Nat und Kat sahen sich über den Schanktisch hinweg an und warteten auf den nächsten Vers. Als es still blieb, sagte Bony: »Kommt denn da nicht noch mehr?«
»Ich glaube kaum. Neues singt er nur, wenn ihm gerade etwas einfällt. – Möchten Sie eine Tasse Tee?«
»Sehr gern«, antwortete Bony prompt.
Sonderbare Situation, dachte er. Die Stadt ist voller Menschen, und das einzige Hotel leer.
Vor der offenen Tür zur Straße fragte jemand: »Ist der alte Sam immer noch unten?«
Bony drehte sich um. Es war der kleine Mann, den Schwester Jenks mit Mr. Ellis angeredet hatte, als die Tragbahre gebracht wurde. »Wird er wohl«, antwortete Bony. »Ich habe ihn gerade noch singen hören.«
»Na, Sie haben aber auch Nerven«, meinte Ellis.
»Wieso?«
»Daß Sie da so ruhig stehenbleiben.
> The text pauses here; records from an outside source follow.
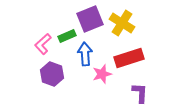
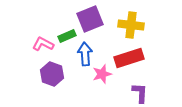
yellow cross: moved 9 px right, 2 px down; rotated 25 degrees counterclockwise
pink L-shape: rotated 70 degrees clockwise
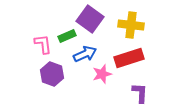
purple square: rotated 32 degrees counterclockwise
pink L-shape: rotated 55 degrees clockwise
blue arrow: rotated 70 degrees clockwise
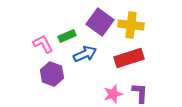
purple square: moved 10 px right, 3 px down
pink L-shape: rotated 20 degrees counterclockwise
pink star: moved 11 px right, 20 px down
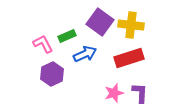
purple hexagon: rotated 15 degrees clockwise
pink star: moved 1 px right, 1 px up
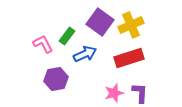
yellow cross: rotated 30 degrees counterclockwise
green rectangle: rotated 30 degrees counterclockwise
purple hexagon: moved 4 px right, 5 px down; rotated 15 degrees clockwise
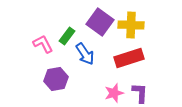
yellow cross: rotated 25 degrees clockwise
blue arrow: rotated 80 degrees clockwise
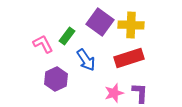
blue arrow: moved 1 px right, 6 px down
purple hexagon: rotated 15 degrees counterclockwise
Wissen Sie denn nicht, daß Melody Sam sich da unten immer mit ein paar Kisten Dynamit einschließt?«
»Doch, das ist mir soeben erklärt worden«, bestätigte Bony.
»Na, Mann! Wollen Sie denn in solcher Gefahr bleiben? Mir schlägt’s auf den Magen, bloß in der Nähe zu stehen.«
Der Kleine verschwand.
Als Kat Loader mit dem Teetablett kam, sagte Bony: »Sie erwähnten, daß Ihr Großvater schon acht Tage lang zecht. Wäre es nicht Zeit, daß er mal an die frische Luft kommt?«
»Er wird gewiß bald von selbst erscheinen. Machen Sie sich keine Sorge um Sam. Eines Tages kommt er wieder ans Licht.«
»Wovon lebt er denn?«
»Von nichts – außer Whisky.«
»Aber lange kann er’s doch so nicht aushallen, wie?«
»So? Sein Rekord sind bis jetzt fünfzehn Tage. Vor zwei Jahren war das.«
Sie lachte fröhlich.
»Oh, komm in meine Arme!«
Bony stampfte hart mit dem Fuß auf den Boden, worauf der Gesang jäh abbrach. Katherine sah ihn entsetzt an und erblaßte. »Oh, komm zu mir – «
Wieder stampfte Bony kräftig auf den Fußboden und rief jetzt: »Ruhe da unten!